The milk yields were recorded daily using the ALPROTM system (DeLaval, Tumba, Sweden). After calving, milk samples were collected on d 12–13, 20–21, and 60–61. During each milking, milk samples were collected by a continuous milk sampling device (Tumba, Sweden) and then pooled in a proportion of 1:1:1:1 to obtain one daily sample after a day and night sampling. A portion mixture was stored at 4 °C for milk composition analysis, and another was stored at −20 °C for milk FAs analysis. Energy-corrected milk (ECM) was calculated as follows: (12.95 × fat yield) + (7.65 × protein yield) + (0.327 × milk yield) [ref. 40], and 4% fat-corrected milk (FCM) was calculated as follows: (0.4 × milk yield) + (15 × fat yield) [ref. 41]. The milk FA and plasma FA composition measurements were under the same GC system and condition but with different pre-treatment processes [ref. 42]. In short, the milk samples were methylated with 4 mL of 0.5 mol/L NaOH/methanol at 50 °C for 15 min, then methylated with 4 mL of 5% HCl/methanol at 50 °C for 1 h. After extracting 2 mL of n-hexane, the sample was conducted using an Agilent 7890N gas chromatograph system described above. All FA composition results were expressed as g/100 g of total FAs and g/d.

DNA extraction and 16S rRNA gene sequencing

Microbial DNA of rumen and fecal samples was extracted from 18 randomly selected cows (n = 9 in each group) by using the E.Z.N.A. DNA kit (Omega Biotek, Norcross, GA, USA) according to the manufacturer’s protocol.

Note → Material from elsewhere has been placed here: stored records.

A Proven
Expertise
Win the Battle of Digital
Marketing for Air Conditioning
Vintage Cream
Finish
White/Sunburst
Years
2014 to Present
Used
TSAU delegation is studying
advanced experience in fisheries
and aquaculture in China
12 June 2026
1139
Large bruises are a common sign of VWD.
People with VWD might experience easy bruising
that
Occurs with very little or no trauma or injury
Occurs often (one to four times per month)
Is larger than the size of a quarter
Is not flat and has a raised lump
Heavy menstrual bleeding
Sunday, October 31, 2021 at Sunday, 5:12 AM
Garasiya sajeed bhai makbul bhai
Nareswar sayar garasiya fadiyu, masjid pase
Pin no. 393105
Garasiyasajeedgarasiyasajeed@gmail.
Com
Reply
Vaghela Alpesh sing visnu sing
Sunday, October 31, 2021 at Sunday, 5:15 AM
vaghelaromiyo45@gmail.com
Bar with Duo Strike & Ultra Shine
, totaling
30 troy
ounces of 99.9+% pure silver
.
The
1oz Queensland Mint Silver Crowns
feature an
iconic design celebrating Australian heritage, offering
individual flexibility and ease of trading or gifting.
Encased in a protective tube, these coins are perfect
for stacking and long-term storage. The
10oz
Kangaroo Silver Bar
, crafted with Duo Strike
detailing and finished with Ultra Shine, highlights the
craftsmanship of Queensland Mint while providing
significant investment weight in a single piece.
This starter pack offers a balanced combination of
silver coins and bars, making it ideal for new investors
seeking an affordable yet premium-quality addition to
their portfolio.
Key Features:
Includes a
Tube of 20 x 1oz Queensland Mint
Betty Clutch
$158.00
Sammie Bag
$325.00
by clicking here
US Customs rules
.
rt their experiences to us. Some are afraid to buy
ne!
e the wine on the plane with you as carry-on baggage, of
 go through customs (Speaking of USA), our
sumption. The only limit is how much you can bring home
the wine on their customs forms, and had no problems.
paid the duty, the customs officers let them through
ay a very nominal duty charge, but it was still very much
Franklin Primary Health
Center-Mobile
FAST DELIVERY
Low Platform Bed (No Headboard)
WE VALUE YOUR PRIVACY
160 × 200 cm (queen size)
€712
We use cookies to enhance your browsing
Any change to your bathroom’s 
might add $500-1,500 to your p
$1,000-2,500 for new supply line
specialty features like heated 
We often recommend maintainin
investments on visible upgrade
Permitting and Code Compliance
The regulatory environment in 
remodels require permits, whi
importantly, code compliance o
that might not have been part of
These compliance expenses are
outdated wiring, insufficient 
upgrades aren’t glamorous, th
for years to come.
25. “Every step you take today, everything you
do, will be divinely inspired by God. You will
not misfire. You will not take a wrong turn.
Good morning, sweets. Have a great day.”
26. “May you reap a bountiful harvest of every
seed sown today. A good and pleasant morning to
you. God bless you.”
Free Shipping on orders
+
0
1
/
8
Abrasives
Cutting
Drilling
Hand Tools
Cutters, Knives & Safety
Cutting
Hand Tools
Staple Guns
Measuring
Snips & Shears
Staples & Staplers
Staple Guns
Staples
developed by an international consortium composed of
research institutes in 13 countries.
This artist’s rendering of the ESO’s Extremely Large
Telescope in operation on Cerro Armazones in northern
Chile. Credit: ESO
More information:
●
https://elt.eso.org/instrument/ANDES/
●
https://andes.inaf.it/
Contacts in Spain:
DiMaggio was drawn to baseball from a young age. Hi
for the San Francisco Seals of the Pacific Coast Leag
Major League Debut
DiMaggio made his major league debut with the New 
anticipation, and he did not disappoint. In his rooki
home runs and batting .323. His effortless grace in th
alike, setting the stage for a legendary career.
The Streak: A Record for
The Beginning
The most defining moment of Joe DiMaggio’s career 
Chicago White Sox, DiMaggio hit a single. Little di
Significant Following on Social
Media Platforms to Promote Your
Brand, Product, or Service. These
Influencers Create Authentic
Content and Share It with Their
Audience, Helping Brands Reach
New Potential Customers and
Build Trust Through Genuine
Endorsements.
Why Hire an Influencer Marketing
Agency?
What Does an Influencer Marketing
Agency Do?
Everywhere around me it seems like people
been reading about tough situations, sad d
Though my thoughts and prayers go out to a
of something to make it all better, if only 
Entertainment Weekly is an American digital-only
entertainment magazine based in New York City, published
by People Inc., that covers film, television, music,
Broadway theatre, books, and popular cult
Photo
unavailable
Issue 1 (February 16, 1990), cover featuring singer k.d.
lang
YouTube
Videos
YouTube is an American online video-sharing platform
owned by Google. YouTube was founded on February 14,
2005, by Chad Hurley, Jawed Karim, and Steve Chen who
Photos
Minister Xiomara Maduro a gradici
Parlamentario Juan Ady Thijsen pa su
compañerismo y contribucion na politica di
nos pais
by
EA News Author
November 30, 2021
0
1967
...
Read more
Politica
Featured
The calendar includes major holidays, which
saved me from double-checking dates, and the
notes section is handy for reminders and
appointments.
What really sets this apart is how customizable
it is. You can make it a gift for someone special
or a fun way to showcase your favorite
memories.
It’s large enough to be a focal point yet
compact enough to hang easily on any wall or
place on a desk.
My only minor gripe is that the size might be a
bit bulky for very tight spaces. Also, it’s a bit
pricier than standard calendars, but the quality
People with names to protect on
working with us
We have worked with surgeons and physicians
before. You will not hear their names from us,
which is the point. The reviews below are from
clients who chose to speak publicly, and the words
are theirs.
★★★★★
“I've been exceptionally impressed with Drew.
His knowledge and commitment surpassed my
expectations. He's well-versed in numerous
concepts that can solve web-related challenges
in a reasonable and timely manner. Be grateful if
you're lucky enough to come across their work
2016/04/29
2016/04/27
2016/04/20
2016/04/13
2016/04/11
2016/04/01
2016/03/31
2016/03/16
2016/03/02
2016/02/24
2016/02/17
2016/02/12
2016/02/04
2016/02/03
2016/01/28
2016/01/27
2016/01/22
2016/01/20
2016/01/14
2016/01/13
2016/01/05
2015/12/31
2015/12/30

The DNA concentration was measured with a Nanodrop-2000 (Thermo Fisher Scientific, Wilmington, DE, USA) and the quality was assessed using 1% agarose gel electrophoresis. Bacterial 16S rRNA gene fragments (V3–V4) in the extracted DNA were amplified using the forward primer 27F (5′-AGRGTTYGATYMTGGCTCAG-3′), and reverse primer 1492R (5′-RGYCCTTTGTTACGACTT-3′) [ref. 43]. PCR products were visualized on 2% agarose gels and purified using the QIAquick gel extraction kit (Qiagen, Dusseldorf, Germany). Sequencing was done on an Illumina MiSeq PE300 paired-end platform by Shanghai Meiji Biomedical Technology Co., Ltd. (Shanghai, China). The sequences were analyzed using QIIME 2 (https://qiime2.org) with default parameters [ref. 44]. The amplicon sequence variants (ASV) were annotated according to the Silva bacteria database. The alpha diversity indices, including ACE, Chao1, Shannon, and Simpson, were calculated using QIIME2 with default parameters. The principal coordinates analysis (PCoA) was conducted based on the Bray Curtis distance algorithm to test the differences in microbial community structure composition between treatments, and analysis of similarities (ANOSIM) at the phylum level with 999 permutations was used to determine statistical significance. Phylogenetic investigation of communities was analyzed by PICRUSt2 (https://github.com/picrust/picrust2) with default parameters and gene banks such as the Kyoto Encyclopedia of Genes and Genomes (KEGG) [ref. 45].

The relative expression abundance of BA converting enzymes such as 7α-HSDH (EC1.1.1.159), BSH (EC3.5.1.24), and BaiE (EC3.5.1.59) were calculated based on microbial functional analysis using PICRUSt2 and KEGG functional abundance statistics and were expressed as the percentage of the total sequences, as described in one of our previous studies [ref. 31].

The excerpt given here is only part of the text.